In realtà il discorso, apparentemente apocalittico, è molto più complesso e trova in effetti un senso: secondo Elliss ed alcuni ingegneri riuniti alla Royal Society di Londra, il rischio materiale è che la capacità della rete e delle infrastrutture materiali finisca per saturarsi e non riuscire a soddisfare più la richiesta di un traffico dati sempre più veloce, provocando così un vero e proprio collasso del web.
In altre parole, la colpa sarebbe da attribuirsi al boom di diffusione dei servizi di streaming video ed alla qualità dei formati richiesti, sempre più alta con il passare del tempo. Il monito vero e proprio, in effetti, è quello che la richiesta nei livelli “alti” delle architetture di rete potrebbe essere più rapida della capacità degli ingegneri di adattare fisicamente le strutture ai livelli più bassi, poiché esistono comunque dei limiti che ad oggi sono estremamente difficili da superare o, in qualche caso, assolutamente insormontabili.
Ad oggi, appunto: parlando di tecnologia 8 anni rappresentano un’era geologica e, se è vero che il monito resta, ritenere uno scenario del genere a dir poco apocalittico è probabilmente troppo.

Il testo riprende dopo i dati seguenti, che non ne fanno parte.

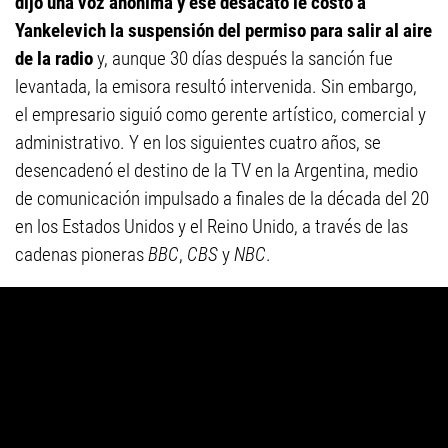
dijo una voz anónima y ese desacato le costó a
Yankelevich la suspensión del permiso para salir al aire
de la radio
y, aunque 30 días después la sanción fue
levantada, la emisora resultó intervenida. Sin embargo,
el empresario siguió como gerente artístico, comercial y
administrativo. Y en los siguientes cuatro años, se
desencadenó el destino de la TV en la Argentina, medio
de comunicación impulsado a finales de la década del 20
en los Estados Unidos y el Reino Unido, a través de las
cadenas pioneras
BBC
,
CBS
y
NBC
.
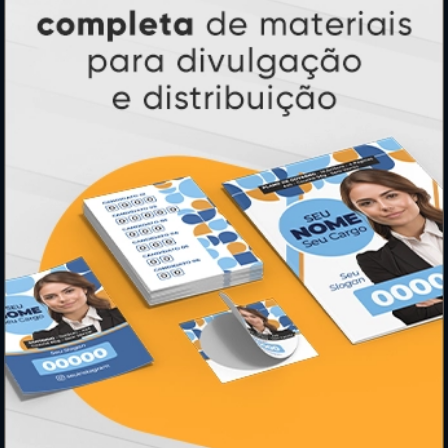
Adesivos
Pastas
Ímãs
Cartão de Visita
Folder, Flyer e Panfleto
Banners e Lonas
Calendários 2027
PAGUE COM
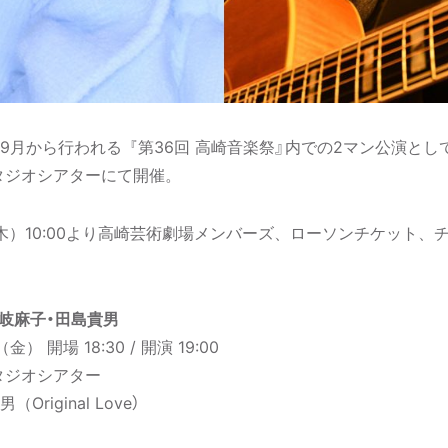
月から行われる『第36回 高崎音楽祭』内での2マン公演として、
タジオシアターにて開催。
（木）10:00より高崎芸術劇場メンバーズ、ローソンチケット、
土岐麻子・田島貴男
） 開場 18:30 / 開演 19:00
タジオシアター
iginal Love）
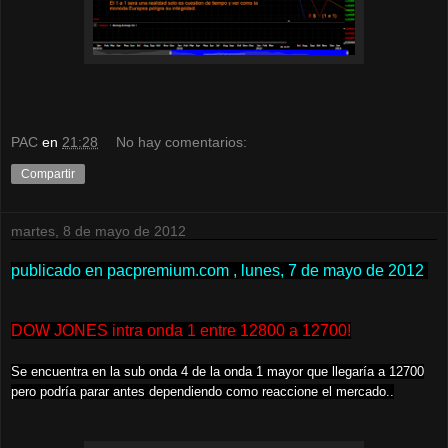
PAC
en
21:28
No hay comentarios:
Compartir
martes, 8 de mayo de 2012
publicado en pacpremium.com , lunes, 7 de mayo de 2012
DOW JONES intra onda 1 entre 12800 a 12700!
Se encuentra en la sub onda 4 de la onda 1 mayor que llegaría a 12700
pero podría parar antes dependiendo como reaccione el mercado..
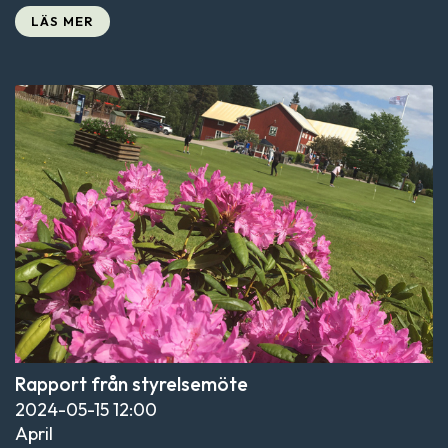
LÄS MER
Rapport från styrelsemöte
2024-05-15
12:00
April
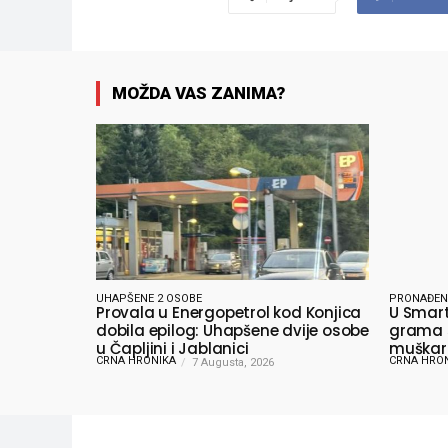
MOŽDA VAS ZANIMA?
UHAPŠENE 2 OSOBE
PRONAĐEN
Provala u Energopetrol kod Konjica
U Smart
dobila epilog: Uhapšene dvije osobe
grama s
u Čapljini i Jablanici
muškarc
CRNA HRONIKA
CRNA HRO
7 Augusta, 2026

Il progresso è una macchina senza sosta e, sebbene l’adattamento fisico potrebbe procedere più lentamente, potrete stare pur certi che la ricerca finirà per soddisfare la richiesta di infrastrutture di telecomunicazione sempre più potenti – e, soprattutto, sempre più capienti. Fattibile, si, ma secondo Ellis ad un prezzo materiale più che ingegneristico: l’evolversi delle infrastrutture e della relativa capienza finirà per costare economicamente molto di più sia ai big player del settore che alle tasche degli abbonati.
«Push the boundaries» resta comunque la parola d’ordine.